Questioning HP’s Future
HP is really multiple companies. It currently divides itself into three separate, essentially product-focused groups, each based on different classes of technology and solutions. One is focused on enterprise computing products and services (primarily servers, switches/routers, software and services), one on printers (from consumer through commercial) and one around personal systems (primarily PCs, and a dabbling in PDAs). I, however, look at the company’s divisions a bit differently—more as a 2×2 matrix (see below figure), with the:
- Horizontal axis representing whether the value-proposition is based primarily on product features and price (as it is for PCs, PDAs, industry-standard servers, basic printers and so forth) or a service-based solution to an underlying customer need (as with enterprise servers, enterprise services and commercial printing and imaging systems); and the
- Vertical axis representing the target market and whether the people that influence and make the purchase decision are individual consumers or businesses.
When you look at it this way, HP must decide whether the company’s real value-add and differentiation lies primarily in:
- Being a products company (such as Dell) or a solutions company (like IBM);
- Focusing primarily on business customers (like IBM) or consumers (like Apple), and/or
- As a technology portfolio company (like IBM used to be, or what GE has long been).
Although each model certainly has advantages and drawbacks, I (of course) have very definite opinions as to:
- Which is best suited to HP’s current strengths—products (primarily business products, with consumer a distant second); and
- Where its greatest opportunities lie—all classes of business solutions (from SMB through large enterprises).

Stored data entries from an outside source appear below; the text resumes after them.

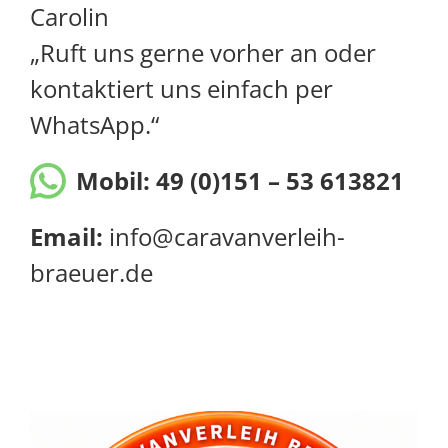
Carolin
„Ruft uns gerne vorher an oder
kontaktiert uns einfach per
WhatsApp.“
Mobil:
49 (0)151 – 53 613821
Email:
info@caravanverleih-
braeuer.de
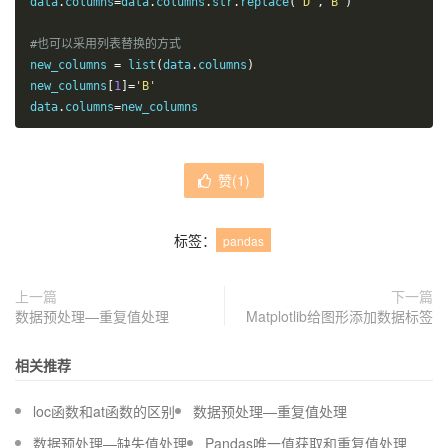
data
.
columns
=
data
.
columns
.
str
.
replace
(
'D'
,
'B'
)
#也可以采用列表替换的方式
new_columns 
=
 list
(
data
.
columns
)
new_columns
[
1
]=
'B'
data
.
columns
=
new_columns
赞(
1
)
标签：
pandas
上一篇
下一篇
数据预处理—重复值处理
Matplotlib给图形添加数据标签
相关推荐
loc函数和at函数的区别
数据预处理—重复值处理
数据预处理—缺失值处理
Pandas唯一值获取和重复值处理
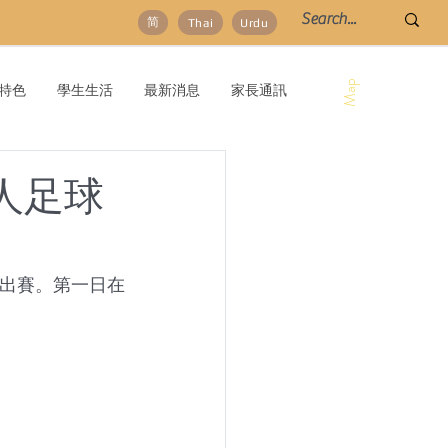
简
Thai
Urdu
Map
特色
學生生活
最新消息
家長通訊
 7人足球
球隊出賽。第一日在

But whichever model HP selects as its primary strategic focus, it should decide before it begins compiling a list of CEO candidates. It must then identify the qualities that are required for a CEO of that specific type of business and identify a pool of candidates with the inclination, skill set and perspective that are best suited to that business.
It should then measure these candidates against such critical filters as:
- Who best shares—and can most effectively communicate (both to HP employees and customers)—the vision of what HP aspires to become and how it will get there;
- Who has the experience in and a unique ability to effectively market and organically grow this business; and
- Who can best maintain the discipline imposed by Mark Hurd while simultaneously identifying and fostering a new unifying corporate culture and reviving the morale that was lost over the last decade. [The original HP culture is too far gone to resurrect. The new culture must somehow integrate the remnants of what is left to the old component cultures (HP, Compaq Digital, EDS and so forth) into something that is totally new.]
The need to redefine HP’s culture and morale all brings up some even more fundamental questions:
- Why, when each of HP’s last three CEOs were forced to leave, did the company have to go back to square one to identify a successor; and
- Why, after assessing all the options, could the board not find anybody within the company who was capable of taking the reins? Why was it forced to run the risk (realized in both of the previous cases) of introducing a “foreign antibody” who did not understand, was generally incompatible with and who ended up diminishing the company’s culture and morale?
Has HP’s board ever heard of the concept of succession planning? Why does it not practice the type of functional and geographic rotations that are so central to the employee development practices of other world-class corporations? Will the company ever again be in a position to choose from a list of highly qualified internal candidates who truly understand and are compatible with the company’s culture—whatever that culture is determined to be?
This all leads to an even more fundamental question about succession plans. Is it time for a succession plan for the HP board?